Dataset entries:

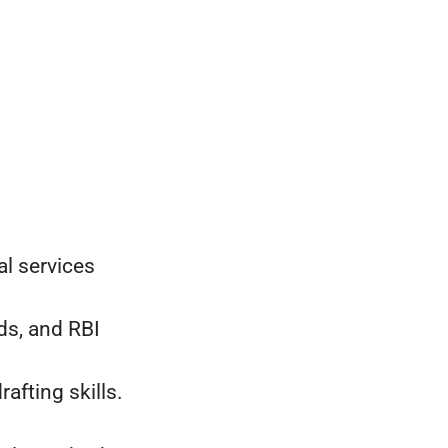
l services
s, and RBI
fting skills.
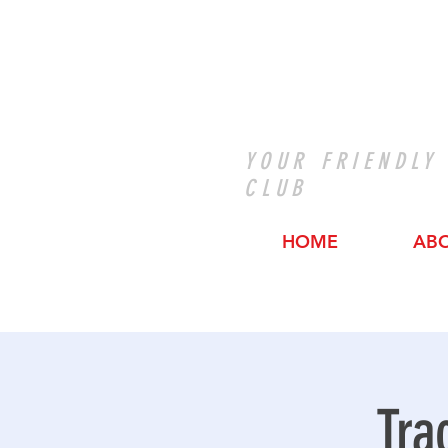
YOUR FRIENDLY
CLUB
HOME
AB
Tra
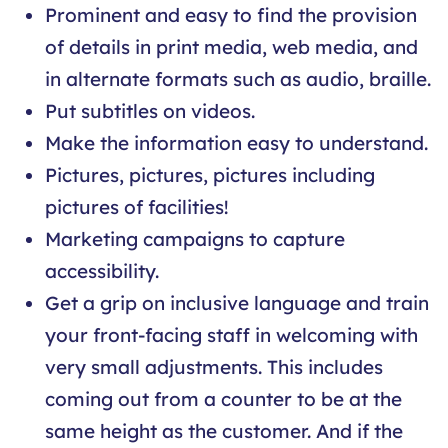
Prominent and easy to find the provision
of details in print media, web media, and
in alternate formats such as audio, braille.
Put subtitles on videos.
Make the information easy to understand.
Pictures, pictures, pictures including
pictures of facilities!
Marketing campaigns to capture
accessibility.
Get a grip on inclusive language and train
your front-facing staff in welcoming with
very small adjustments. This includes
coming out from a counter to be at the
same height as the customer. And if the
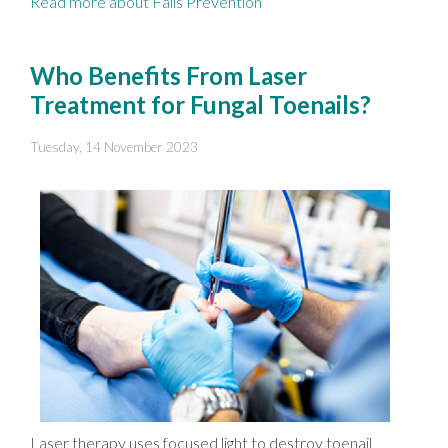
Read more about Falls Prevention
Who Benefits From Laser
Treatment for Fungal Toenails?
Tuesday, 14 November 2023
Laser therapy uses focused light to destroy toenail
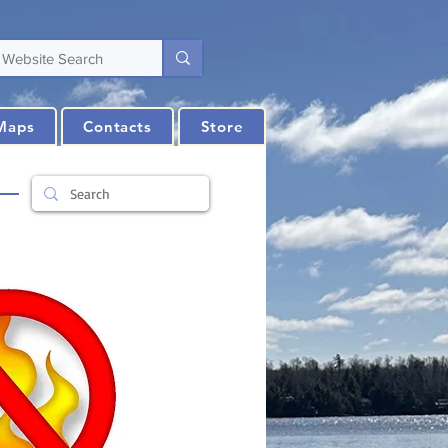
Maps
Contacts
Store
* * *
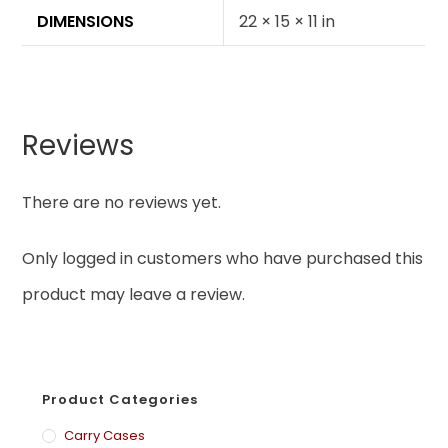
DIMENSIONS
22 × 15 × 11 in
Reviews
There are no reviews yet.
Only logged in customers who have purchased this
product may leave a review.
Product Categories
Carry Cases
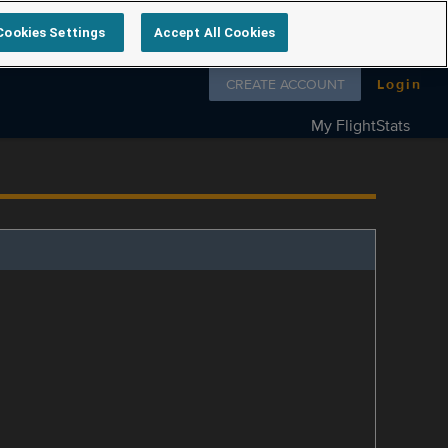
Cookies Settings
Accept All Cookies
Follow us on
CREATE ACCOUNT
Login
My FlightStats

ACTIVITY: Once a line of the records is found to contain "easy", copy it out.

YOUR SOLUTION:
Prominent and easy to find the provision
Make the information easy to understand.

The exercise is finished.